Rae climbed the dorm’s metal stairs and let herself inside her austere dorm room where Hester sat, waiting for her.
Rae almost groaned, but Hester was her roommate and had as much right to the room as Rae did.
Hester perched on the edge of her twin bed on the threadbare quilt, still in her church clothes, her ankles and wrists crossed, her hair covered by a prim, starched bonnet, despite the fact that it was just before six in the morning. Her sallow skin bore no make-up, and her eyelashes and brows were nearly invisible.
The dingy walls looked half-bare. Hester’s Christian music posters were gone. The walls loomed higher, as oppressive as the silence. Dust motes floated in the dim sunlight that filtered through the insubstantial curtain over the high windows.
“I’m just going to sleep for a few hours,” Rae told her. “It’s okay if you can’t talk to me or whatever. I understand. You don’t need to get disfellowshipped, too.”
“Your mother made a deal with Reverend Stoppard,” Hester said. “You can come back.”
“She what?” Rae dropped her new backpack on the floor. It thumped, heavy with the clothes and toiletries that Wulf had bought for her.
“She humbled herself. She begged him. I went with her,” Hester said. “I told him that Jim Bob was lying and that it was just a bar where you were working, that I had seen for myself.”
“You told them that you went to a bar?”
“He was unhappy with me, but he believed me.”
“I can’t believe they would let me come back.” Rae plopped down on her bed across from Hester. She let her head drop into her hands. The left side of her face was still warm from Wulf’s shoulder.
“I’m so sorry, Rae.” A tear dripped out of Hester’s eye. She mashed it away with one hand. “I’m so sorry that I gossiped. It was wrong of me. I beg your forgiveness.”
“Are they making you do this?”
“No! They didn’t say anything at all to me, but it was all my fault and I’m so sorry. It was just stupidity and immaturity.”
“Everyone does it,” Rae said. “Don’t beat yourself up.”
“There are conditions.”
“Of course, there are.”
“They want you to drop out of school this week and move back home over spring break next week.”
That one was obvious. “Not even the end of the semester?”
“Reverend Stoppard said that it was the corrupting influence of education, especially psychology. I didn’t tell them about the theater classes. I swear I didn’t.”
“Oh, Hester.” Rae’s forehead felt burning hot under her hands.
“Reverend Stoppard quoted Mark eight, thirty-six, ‘For what shall it profit a man, if he shall gain the whole world, and lose his own soul?’ He said that it applies to women, too.”

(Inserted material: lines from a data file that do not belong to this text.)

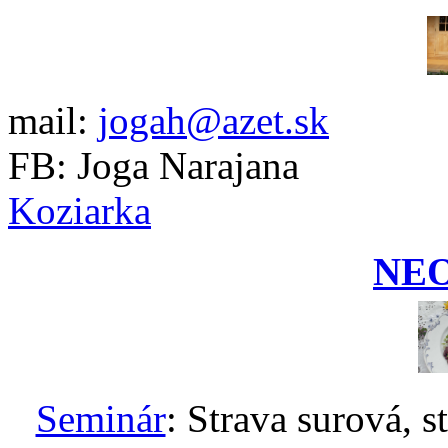
mail:
jogah@azet.sk
FB: Joga Narajana
Koziarka
NE
Seminár
: Strava surová, s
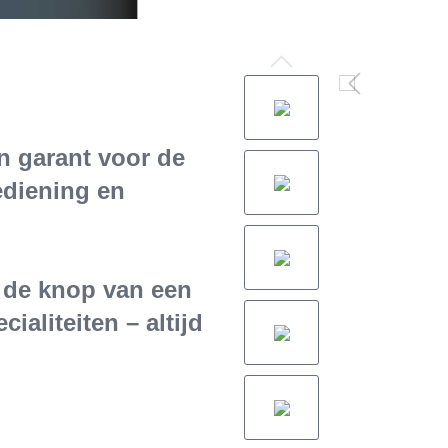
n garant voor de
ediening en
 de knop van een
ialiteiten – altijd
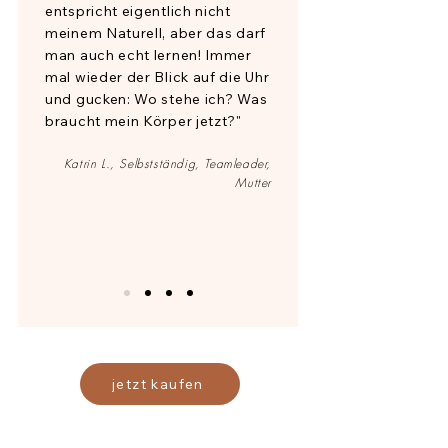
entspricht eigentlich nicht
meinem Naturell, aber das darf
man auch echt lernen! Immer
mal wieder der Blick auf die Uhr
und gucken: Wo stehe ich? Was
braucht mein Körper jetzt?"
Katrin L., Selbstständig, Teamleader,
Mutter
jetzt kaufen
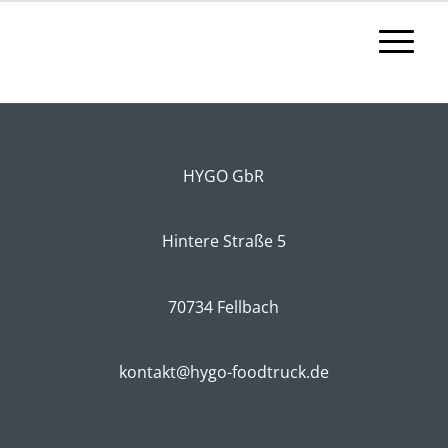
HYGO GbR
Hintere Straße 5
70734 Fellbach
kontakt@hygo-foodtruck.de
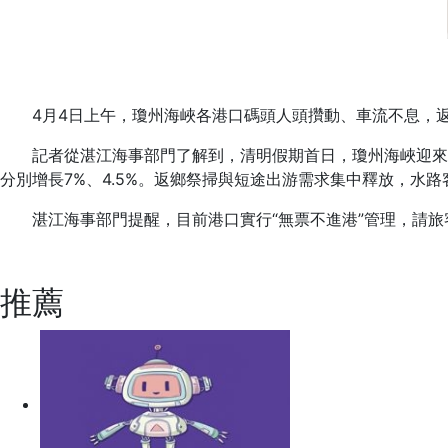
4月4日上午，瓊州海峽各港口碼頭人頭攢動、車流不息，
記者從湛江海事部門了解到，清明假期首日，瓊州海峽迎來水
分別增長7%、4.5%。返鄉祭掃與短途出游需求集中釋放，水
湛江海事部門提醒，目前港口實行“無票不進港”管理，請
標簽：
海峽
預計
瓊州
同比增長
清明假期
首
推薦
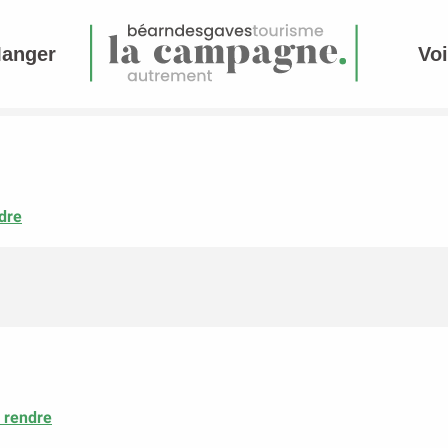
Manger
Voi
dre
 rendre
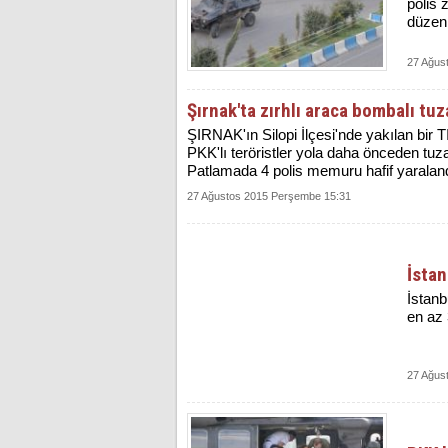
polis 
düzenl
27 Ağus
Şırnak'ta zırhlı araca bombalı tuza
ŞIRNAK'ın Silopi İlçesi'nde yakılan bir TI
PKK'lı teröristler yola daha önceden tuza
Patlamada 4 polis memuru hafif yaraland
27 Ağustos 2015 Perşembe 15:31
İstan
İstanb
en az 3
27 Ağus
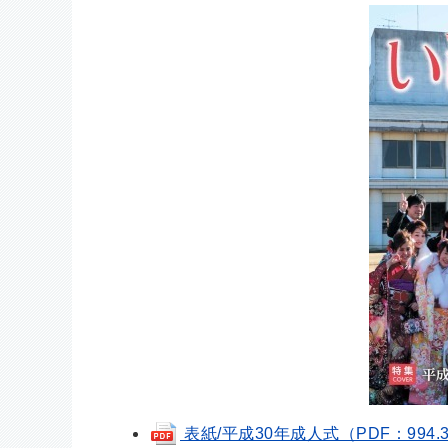
表紙/平成30年成人式（PDF：994.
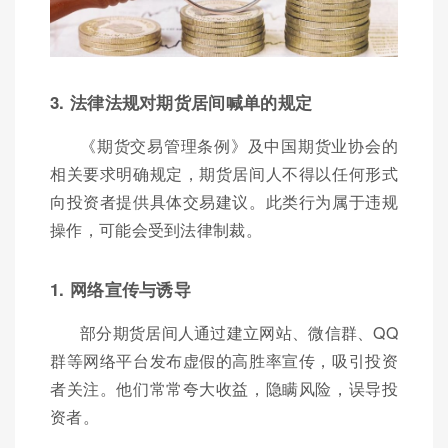
3. 法律法规对期货居间喊单的规定
《期货交易管理条例》及中国期货业协会的
相关要求明确规定，期货居间人不得以任何形式
向投资者提供具体交易建议。此类行为属于违规
操作，可能会受到法律制裁。
1. 网络宣传与诱导
部分期货居间人通过建立网站、微信群、QQ
群等网络平台发布虚假的高胜率宣传，吸引投资
者关注。他们常常夸大收益，隐瞒风险，误导投
资者。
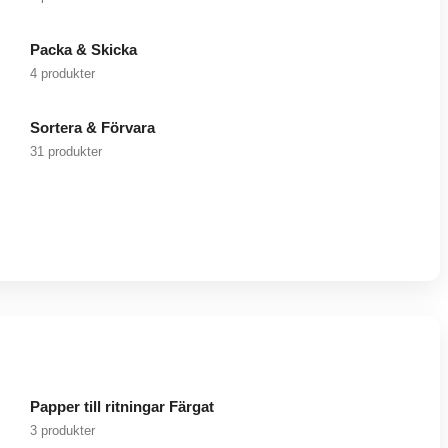
Packa & Skicka
4 produkter
Sortera & Förvara
31 produkter
Papper till ritningar Färgat
3 produkter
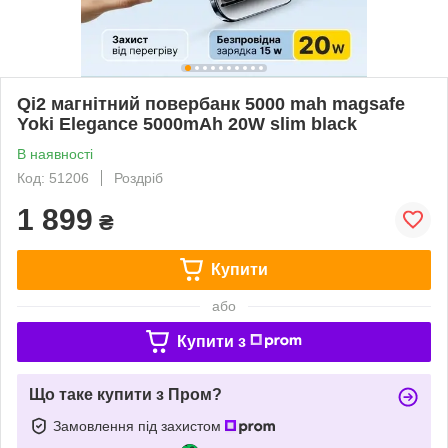
Qi2 магнітний повербанк 5000 mah magsafe
Yoki Elegance 5000mAh 20W slim black
В наявності
Код: 51206
Роздріб
1 899
₴
Купити
або
Купити з
Що таке купити з Пром?
Замовлення під захистом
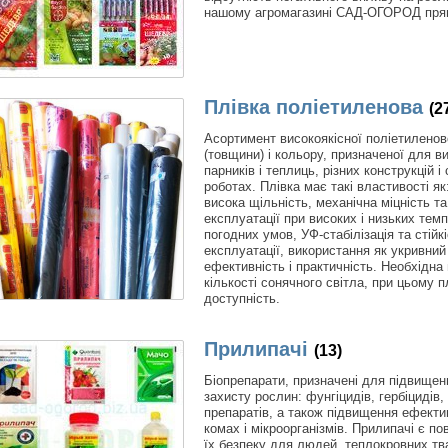
нашому агромагазині САД-ОГОРОД прям
Плівка поліетиленова
(2
Асортимент високоякісної поліетиленово
(товщини) і кольору, призначеної для в
парників і теплиць, різних конструкцій і
роботах. Плівка має такі властивості як
висока щільність, механічна міцність та
експлуатації при високих і низьких тем
погодних умов, УФ-стабілізація та стій
експлуатації, використання як укривний
ефективність і практичність. Необхідна
кількості сонячного світла, при цьому п
доступність.
Прилипачі
(13)
Біопрепарати, призначені для підвищенн
захисту рослин: фунгіцидів, гербіцидів,
препаратів, а також підвищення ефекти
комах і мікроорганізмів. Прилипачі є по
їх безпеку для людей, теплокровних тв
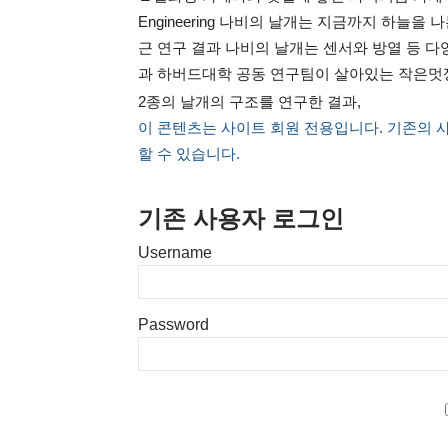
Engineering 나비의 날개는 지금까지 하늘
근 연구 결과 나비의 날개는 센서와 방열 등 
과 하버드대학 공동 연구팀이 살아있는 작은멋쟁이나비(
2종의 날개의 구조를 연구한 결과,
이 콘텐츠는 사이트 회원 전용입니다. 기존의 
할 수 있습니다.
기존 사용자 로그인
Username
Password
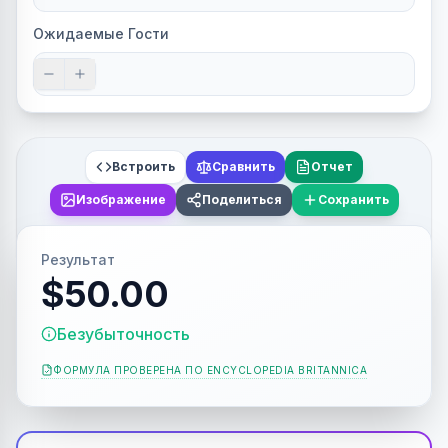
Ожидаемые Гости
Встроить
Сравнить
Отчет
Изображение
Поделиться
Сохранить
Результат
$50.00
Безубыточность
ФОРМУЛА ПРОВЕРЕНА ПО
ENCYCLOPEDIA BRITANNICA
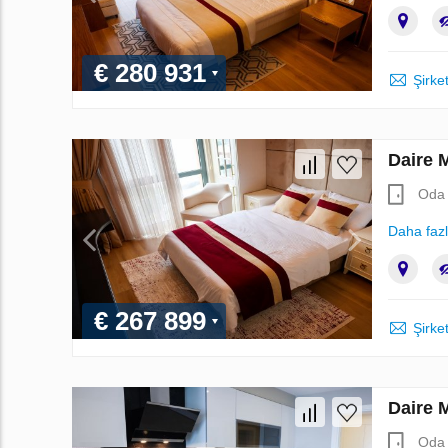
€ 280 931
Şirket
Daire 
Oda 
Daha faz
€ 267 899
Şirket
Daire 
Oda 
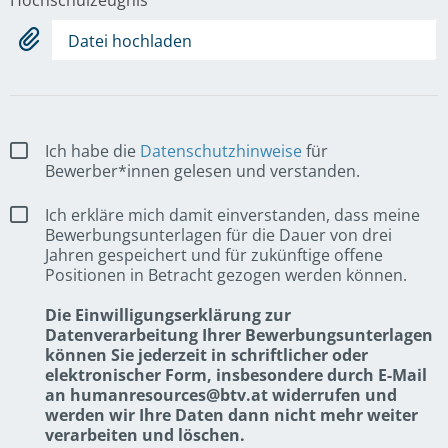
Datei hochladen
Ich habe die
Datenschutzhinweise
für
Bewerber*innen gelesen und verstanden.
Ich erkläre mich damit einverstanden, dass meine
Bewerbungsunterlagen für die Dauer von drei
Jahren gespeichert und für zukünftige offene
Positionen in Betracht gezogen werden können.
Die Einwilligungserklärung zur
Datenverarbeitung Ihrer Bewerbungsunterlagen
können Sie jederzeit in schriftlicher oder
elektronischer Form, insbesondere durch E-Mail
an humanresources@btv.at widerrufen und
werden wir Ihre Daten dann nicht mehr weiter
verarbeiten und löschen.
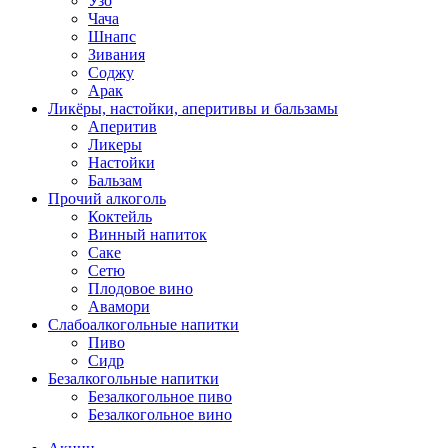
Узо
Чача
Шнапс
Зивания
Соджу
Арак
Ликёры, настойки, аперитивы и бальзамы
Аперитив
Ликеры
Настойки
Бальзам
Прочий алкоголь
Коктейль
Винный напиток
Саке
Сетю
Плодовое вино
Авамори
Слабоалкогольные напитки
Пиво
Сидр
Безалкогольные напитки
Безалкогольное пиво
Безалкогольное вино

What would it profit Rae to gain her family but lose her ability to help children? “But there’s Matthew twenty-five, forty, ‘Inasmuch as ye have done it unto one of the least of these my brethren, ye have done it unto me.’ I can help Daniel and autistic kids like him. Surely, they’re the least of God’s brethren. How can I just abandon them?”
“I’m not allowed to argue with you,” Hester said. Her panicked voice sounded strangled.
Of course not. They would have told her that the Devil can quote Scripture for his own purpose.
Hester continued, “But I can beg you. Please, please, Rae. Please give up this worldliness and sin and go home.”
“I’m so tired. I can’t think. I’ve got to sleep for an hour before class.”
“You keep staying out all night. Were you really a—I can’t even think of it—a woman of ill repute? And is Dominic your—I don’t even know what to call him.”
“No,” Rae said. “I’m a counselor. I listen to people, and I help them. I’ve never had sex with anyone.” She meant a client, but she was so tired. “I’m not doing anything wrong.”
“Please give it up. Please go home. I don’t want to lose you.”
Rae lay down on the unforgiving mattress, still wearing the navy blue silk dress. She kicked her pumps off the end of the bed. “I just want to sleep. It’s all too much to think about.”
She rolled Aunt Enid’s afghan over herself and tried to sleep.